- _Task requirements_
Go to the line holding "Best web developers in Zimbabwe" in the entries below and write out exactly every line down to and including the line holding "The Beautiful Side Of Evil".

*****

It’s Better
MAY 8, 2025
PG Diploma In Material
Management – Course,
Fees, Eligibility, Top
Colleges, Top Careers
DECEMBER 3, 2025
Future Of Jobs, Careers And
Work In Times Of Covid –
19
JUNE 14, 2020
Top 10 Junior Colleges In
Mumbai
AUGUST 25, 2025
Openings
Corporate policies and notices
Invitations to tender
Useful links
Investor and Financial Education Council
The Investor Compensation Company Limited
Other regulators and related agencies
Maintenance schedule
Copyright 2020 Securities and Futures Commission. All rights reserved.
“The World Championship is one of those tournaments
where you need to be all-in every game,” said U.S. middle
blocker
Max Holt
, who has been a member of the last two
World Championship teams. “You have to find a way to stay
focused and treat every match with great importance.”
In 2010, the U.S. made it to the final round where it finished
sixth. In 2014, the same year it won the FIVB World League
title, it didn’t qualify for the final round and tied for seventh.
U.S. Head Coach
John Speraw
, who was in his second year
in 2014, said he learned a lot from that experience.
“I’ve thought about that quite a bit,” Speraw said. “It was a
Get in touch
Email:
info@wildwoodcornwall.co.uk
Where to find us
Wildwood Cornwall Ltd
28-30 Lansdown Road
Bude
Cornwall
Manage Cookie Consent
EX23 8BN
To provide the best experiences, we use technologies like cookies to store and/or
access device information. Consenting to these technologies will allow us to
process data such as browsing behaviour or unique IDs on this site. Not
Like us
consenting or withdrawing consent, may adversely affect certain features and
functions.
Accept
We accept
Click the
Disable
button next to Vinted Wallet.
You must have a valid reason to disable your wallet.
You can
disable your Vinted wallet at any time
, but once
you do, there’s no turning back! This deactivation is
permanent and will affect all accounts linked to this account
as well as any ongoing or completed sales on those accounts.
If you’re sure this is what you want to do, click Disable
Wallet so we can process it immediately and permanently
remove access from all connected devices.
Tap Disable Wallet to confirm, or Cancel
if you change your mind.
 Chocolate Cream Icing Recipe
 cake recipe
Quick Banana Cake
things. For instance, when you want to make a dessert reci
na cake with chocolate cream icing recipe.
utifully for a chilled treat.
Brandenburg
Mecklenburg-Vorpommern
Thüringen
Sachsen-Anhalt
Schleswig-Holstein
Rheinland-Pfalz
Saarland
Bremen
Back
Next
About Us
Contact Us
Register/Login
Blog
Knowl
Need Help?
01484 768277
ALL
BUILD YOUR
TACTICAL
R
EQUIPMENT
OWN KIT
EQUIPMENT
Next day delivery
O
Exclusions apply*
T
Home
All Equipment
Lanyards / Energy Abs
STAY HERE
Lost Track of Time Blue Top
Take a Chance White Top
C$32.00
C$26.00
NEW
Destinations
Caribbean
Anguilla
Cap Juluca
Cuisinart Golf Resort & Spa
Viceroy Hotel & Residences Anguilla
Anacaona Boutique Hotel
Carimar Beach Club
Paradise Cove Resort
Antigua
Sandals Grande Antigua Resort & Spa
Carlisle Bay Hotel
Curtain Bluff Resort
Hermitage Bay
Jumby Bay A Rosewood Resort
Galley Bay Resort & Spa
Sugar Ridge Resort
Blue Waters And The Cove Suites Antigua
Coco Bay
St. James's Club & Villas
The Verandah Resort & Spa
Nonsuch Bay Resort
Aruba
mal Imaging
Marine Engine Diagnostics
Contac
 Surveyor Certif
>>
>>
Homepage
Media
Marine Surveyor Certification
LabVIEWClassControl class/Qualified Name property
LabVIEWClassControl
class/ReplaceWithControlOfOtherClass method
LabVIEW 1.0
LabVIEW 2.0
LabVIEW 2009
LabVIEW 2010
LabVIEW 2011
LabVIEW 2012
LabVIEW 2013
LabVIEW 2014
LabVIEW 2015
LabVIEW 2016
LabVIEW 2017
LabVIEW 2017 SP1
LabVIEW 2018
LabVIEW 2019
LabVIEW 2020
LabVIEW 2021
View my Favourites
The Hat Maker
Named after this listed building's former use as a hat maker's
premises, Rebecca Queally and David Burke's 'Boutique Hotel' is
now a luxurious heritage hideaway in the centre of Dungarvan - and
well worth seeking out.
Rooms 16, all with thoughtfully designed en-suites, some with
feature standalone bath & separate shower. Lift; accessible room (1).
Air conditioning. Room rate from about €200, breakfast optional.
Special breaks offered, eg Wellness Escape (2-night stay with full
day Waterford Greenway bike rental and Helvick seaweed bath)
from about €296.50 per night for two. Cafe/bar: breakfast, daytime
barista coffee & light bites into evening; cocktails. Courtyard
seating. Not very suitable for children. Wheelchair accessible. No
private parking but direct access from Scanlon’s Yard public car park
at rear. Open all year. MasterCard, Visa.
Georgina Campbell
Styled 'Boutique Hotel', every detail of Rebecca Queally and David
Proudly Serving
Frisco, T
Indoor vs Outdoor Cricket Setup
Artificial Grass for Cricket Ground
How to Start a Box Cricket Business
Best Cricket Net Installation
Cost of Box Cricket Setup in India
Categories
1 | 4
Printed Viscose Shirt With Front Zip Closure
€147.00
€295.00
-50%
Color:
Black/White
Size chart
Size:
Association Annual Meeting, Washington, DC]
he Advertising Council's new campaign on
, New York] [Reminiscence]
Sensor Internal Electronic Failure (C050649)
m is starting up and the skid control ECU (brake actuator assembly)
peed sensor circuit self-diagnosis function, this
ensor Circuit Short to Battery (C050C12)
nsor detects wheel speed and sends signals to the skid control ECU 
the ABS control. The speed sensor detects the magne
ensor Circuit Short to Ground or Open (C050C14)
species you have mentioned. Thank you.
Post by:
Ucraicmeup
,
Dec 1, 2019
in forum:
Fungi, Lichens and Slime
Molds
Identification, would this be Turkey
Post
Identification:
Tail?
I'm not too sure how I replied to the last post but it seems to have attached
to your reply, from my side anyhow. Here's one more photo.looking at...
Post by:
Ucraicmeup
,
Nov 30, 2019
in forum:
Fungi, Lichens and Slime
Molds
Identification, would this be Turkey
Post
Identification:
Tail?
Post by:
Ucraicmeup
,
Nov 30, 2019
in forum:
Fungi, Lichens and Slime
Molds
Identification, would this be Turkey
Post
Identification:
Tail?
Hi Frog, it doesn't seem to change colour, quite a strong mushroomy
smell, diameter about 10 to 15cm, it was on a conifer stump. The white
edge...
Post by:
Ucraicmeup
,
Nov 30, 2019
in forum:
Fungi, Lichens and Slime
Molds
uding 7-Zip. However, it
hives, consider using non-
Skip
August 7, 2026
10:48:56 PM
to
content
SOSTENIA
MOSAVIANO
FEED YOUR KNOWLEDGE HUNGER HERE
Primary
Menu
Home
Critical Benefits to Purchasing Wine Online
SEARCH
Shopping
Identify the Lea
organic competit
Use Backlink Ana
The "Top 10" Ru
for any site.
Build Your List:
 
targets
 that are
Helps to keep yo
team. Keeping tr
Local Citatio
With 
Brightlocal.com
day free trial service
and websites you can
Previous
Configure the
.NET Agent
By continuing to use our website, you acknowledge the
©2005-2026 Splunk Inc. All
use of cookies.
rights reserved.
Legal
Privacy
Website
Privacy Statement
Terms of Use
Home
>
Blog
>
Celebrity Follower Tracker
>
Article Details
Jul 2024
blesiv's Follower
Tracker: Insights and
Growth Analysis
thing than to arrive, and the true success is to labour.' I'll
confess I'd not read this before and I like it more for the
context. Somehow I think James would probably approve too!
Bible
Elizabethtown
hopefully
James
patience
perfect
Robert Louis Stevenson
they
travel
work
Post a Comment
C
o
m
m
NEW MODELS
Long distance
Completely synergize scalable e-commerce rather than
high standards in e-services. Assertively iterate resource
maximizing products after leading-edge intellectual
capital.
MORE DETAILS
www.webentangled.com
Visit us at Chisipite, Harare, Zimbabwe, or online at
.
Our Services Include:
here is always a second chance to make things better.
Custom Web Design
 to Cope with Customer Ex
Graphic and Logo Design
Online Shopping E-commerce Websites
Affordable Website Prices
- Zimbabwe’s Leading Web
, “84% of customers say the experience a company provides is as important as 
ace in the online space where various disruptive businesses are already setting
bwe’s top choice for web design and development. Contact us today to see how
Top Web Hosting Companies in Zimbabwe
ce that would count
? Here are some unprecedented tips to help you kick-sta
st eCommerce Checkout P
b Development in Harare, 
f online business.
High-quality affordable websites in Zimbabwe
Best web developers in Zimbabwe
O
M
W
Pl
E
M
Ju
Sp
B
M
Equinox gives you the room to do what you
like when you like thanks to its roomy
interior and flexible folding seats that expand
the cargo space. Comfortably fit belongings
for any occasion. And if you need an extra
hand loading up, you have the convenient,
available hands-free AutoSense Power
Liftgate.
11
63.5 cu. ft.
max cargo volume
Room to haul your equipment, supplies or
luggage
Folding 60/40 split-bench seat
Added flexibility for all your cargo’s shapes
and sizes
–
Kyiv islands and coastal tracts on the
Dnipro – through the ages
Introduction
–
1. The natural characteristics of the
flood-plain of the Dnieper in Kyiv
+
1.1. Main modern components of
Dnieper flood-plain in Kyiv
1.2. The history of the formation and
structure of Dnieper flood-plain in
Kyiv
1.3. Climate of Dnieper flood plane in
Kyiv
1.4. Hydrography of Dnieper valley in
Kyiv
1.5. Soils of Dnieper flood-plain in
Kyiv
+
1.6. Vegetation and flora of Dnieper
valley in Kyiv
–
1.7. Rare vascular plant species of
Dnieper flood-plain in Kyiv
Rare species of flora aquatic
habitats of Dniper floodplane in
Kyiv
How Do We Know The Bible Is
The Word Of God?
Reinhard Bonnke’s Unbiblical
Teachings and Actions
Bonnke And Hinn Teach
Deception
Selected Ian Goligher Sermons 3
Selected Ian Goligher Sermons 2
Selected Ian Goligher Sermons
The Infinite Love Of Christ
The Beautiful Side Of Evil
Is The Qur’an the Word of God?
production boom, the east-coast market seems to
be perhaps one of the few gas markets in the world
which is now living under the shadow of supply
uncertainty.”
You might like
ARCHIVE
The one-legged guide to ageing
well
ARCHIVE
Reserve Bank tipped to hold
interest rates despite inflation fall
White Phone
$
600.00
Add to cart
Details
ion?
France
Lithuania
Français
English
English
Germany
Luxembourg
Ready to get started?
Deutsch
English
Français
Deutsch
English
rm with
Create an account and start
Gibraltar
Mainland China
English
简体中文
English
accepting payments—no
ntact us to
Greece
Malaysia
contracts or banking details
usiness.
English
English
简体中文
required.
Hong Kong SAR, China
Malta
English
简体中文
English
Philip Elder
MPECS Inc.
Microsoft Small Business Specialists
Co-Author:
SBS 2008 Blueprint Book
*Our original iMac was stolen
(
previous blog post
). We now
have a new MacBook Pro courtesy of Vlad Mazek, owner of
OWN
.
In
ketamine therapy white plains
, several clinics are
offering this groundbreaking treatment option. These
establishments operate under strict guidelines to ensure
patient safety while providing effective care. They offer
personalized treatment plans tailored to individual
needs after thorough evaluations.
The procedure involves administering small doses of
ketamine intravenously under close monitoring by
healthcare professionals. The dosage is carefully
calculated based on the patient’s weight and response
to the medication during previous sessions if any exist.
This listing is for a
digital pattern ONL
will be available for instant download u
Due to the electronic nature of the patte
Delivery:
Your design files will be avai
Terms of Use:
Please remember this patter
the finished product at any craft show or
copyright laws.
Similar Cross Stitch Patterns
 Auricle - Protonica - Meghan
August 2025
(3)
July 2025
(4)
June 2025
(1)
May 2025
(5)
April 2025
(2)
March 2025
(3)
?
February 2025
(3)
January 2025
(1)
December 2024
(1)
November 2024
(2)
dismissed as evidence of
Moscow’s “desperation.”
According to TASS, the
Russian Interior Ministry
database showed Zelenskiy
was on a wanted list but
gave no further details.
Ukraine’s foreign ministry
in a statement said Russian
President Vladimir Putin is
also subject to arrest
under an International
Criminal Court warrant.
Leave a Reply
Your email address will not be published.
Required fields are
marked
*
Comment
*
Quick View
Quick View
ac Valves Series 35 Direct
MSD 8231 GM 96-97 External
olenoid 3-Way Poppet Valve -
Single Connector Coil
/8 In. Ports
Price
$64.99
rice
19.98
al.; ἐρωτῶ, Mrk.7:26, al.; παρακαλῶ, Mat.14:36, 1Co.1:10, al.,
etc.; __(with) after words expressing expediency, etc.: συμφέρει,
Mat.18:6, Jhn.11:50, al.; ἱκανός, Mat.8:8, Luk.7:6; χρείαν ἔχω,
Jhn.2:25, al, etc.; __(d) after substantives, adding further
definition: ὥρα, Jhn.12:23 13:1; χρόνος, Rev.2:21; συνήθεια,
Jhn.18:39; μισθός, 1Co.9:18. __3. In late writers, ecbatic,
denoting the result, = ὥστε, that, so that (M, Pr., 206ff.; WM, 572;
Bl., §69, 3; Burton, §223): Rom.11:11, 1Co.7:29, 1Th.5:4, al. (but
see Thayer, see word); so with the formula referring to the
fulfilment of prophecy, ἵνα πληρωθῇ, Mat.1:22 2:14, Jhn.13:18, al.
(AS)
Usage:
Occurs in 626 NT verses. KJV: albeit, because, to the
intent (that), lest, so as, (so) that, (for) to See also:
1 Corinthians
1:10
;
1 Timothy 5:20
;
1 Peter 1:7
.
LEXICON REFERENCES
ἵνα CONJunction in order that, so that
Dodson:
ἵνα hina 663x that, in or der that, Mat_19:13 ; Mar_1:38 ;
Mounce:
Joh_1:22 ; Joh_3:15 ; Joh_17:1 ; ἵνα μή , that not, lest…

*****

- _Task answer_
Best web developers in Zimbabwe
O
M
W
Pl
E
M
Ju
Sp
B
M
Equinox gives you the room to do what you
like when you like thanks to its roomy
interior and flexible folding seats that expand
the cargo space. Comfortably fit belongings
for any occasion. And if you need an extra
hand loading up, you have the convenient,
available hands-free AutoSense Power
Liftgate.
11
63.5 cu. ft.
max cargo volume
Room to haul your equipment, supplies or
luggage
Folding 60/40 split-bench seat
Added flexibility for all your cargo’s shapes
and sizes
–
Kyiv islands and coastal tracts on the
Dnipro – through the ages
Introduction
–
1. The natural characteristics of the
flood-plain of the Dnieper in Kyiv
+
1.1. Main modern components of
Dnieper flood-plain in Kyiv
1.2. The history of the formation and
structure of Dnieper flood-plain in
Kyiv
1.3. Climate of Dnieper flood plane in
Kyiv
1.4. Hydrography of Dnieper valley in
Kyiv
1.5. Soils of Dnieper flood-plain in
Kyiv
+
1.6. Vegetation and flora of Dnieper
valley in Kyiv
–
1.7. Rare vascular plant species of
Dnieper flood-plain in Kyiv
Rare species of flora aquatic
habitats of Dniper floodplane in
Kyiv
How Do We Know The Bible Is
The Word Of God?
Reinhard Bonnke’s Unbiblical
Teachings and Actions
Bonnke And Hinn Teach
Deception
Selected Ian Goligher Sermons 3
Selected Ian Goligher Sermons 2
Selected Ian Goligher Sermons
The Infinite Love Of Christ
The Beautiful Side Of Evil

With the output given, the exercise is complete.